UNITED NATIONS (Rahnuma) — United Nations Secretary-General Antonio Guterres said Monday that the international body stands ready to continue to support governments in tackling mercenary activities.
“The United Nations stands ready to continue to support governments in tackling mercenary activities, including through deepening our dialogue with relevant regional organizations and national institutions,” the UN chief said while addressing the Security Council high-level debate: Mercenaries activities as a source of instability and destabilization in Africa.
“The presence of mercenaries and other foreign fighters worsens conflict and threatens stability,” said the secretary-general.
“Mercenary activities undermine the rule of law and perpetuate impunity,” he added.
“They abet the illegal and inequitable exploitation of a country’s natural resources,” he said, adding that “they provoke large-scale displacement and intercommunal tension.”
Noting that the nature of mercenary activities has evolved over the years, the secretary-general said that “they are exploiting and feeding off other ills such as transnational organized crime, terrorism and violent extremism.”
“In Africa, the focus of today’s discussion, mercenary activities remain a serious concern,” he said.
“We have seen illicit activities and trafficking by terrorist and mercenary groups operating in the Sahel, as well as the alleged involvement of mercenaries in post-election violence in Cote d’Ivoire in 2010,” he added.
The secretary-general called for efforts to tackle all problems related to mercenary activities, including “bolstering the legal regimes.”
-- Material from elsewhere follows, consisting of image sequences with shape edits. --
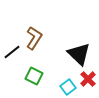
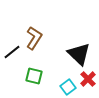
green square: rotated 12 degrees counterclockwise
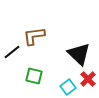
brown L-shape: moved 2 px up; rotated 130 degrees counterclockwise
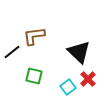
black triangle: moved 2 px up
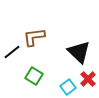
brown L-shape: moved 1 px down
green square: rotated 18 degrees clockwise
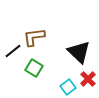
black line: moved 1 px right, 1 px up
green square: moved 8 px up
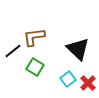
black triangle: moved 1 px left, 3 px up
green square: moved 1 px right, 1 px up
red cross: moved 4 px down
cyan square: moved 8 px up
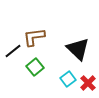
green square: rotated 18 degrees clockwise
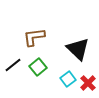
black line: moved 14 px down
green square: moved 3 px right
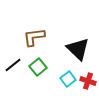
red cross: moved 2 px up; rotated 28 degrees counterclockwise
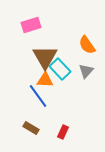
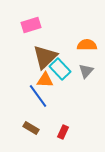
orange semicircle: rotated 126 degrees clockwise
brown triangle: rotated 16 degrees clockwise
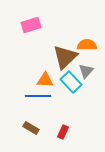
brown triangle: moved 20 px right
cyan rectangle: moved 11 px right, 13 px down
blue line: rotated 55 degrees counterclockwise
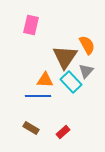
pink rectangle: rotated 60 degrees counterclockwise
orange semicircle: rotated 60 degrees clockwise
brown triangle: rotated 12 degrees counterclockwise
red rectangle: rotated 24 degrees clockwise
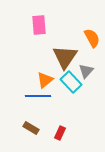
pink rectangle: moved 8 px right; rotated 18 degrees counterclockwise
orange semicircle: moved 5 px right, 7 px up
orange triangle: rotated 42 degrees counterclockwise
red rectangle: moved 3 px left, 1 px down; rotated 24 degrees counterclockwise
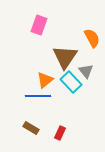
pink rectangle: rotated 24 degrees clockwise
gray triangle: rotated 21 degrees counterclockwise
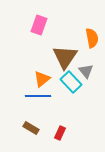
orange semicircle: rotated 18 degrees clockwise
orange triangle: moved 3 px left, 1 px up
The UN chief told the Council that only 35 states are parties to the International Convention against the Recruitment, Use, Financing and Training of Mercenaries, adopted by the General Assembly in 1989.
“I call on those states that remain outside the Convention to accede to or ratify it without delay,” he said.
The UN chief also called on the international community to “increase bilateral, regional and international cooperation.”
“Cooperation on border management will be crucial in stemming the largely unhindered flow of weapons and foreign armed actors throughout Central Africa,” he said.
The secretary-general also called for efforts to “examine the political, economic, social and psychological factors that give rise to mercenary activities.”
“Together, let us strengthen our work across the spectrum of this challenge — from prevention to prosecution, and from mitigating the impacts of mercenary activities to addressing the root causes that give rise to them,” he said.
Equatorial Guinea, which holds the presidency of the Security Council for February, organized the high-level debate, presided over by President Teodoro Obiang Nguema Mbasogo of Equatorial Guinea. Moussa Faki Mahamat, chairperson of the African Union Commission, also participated.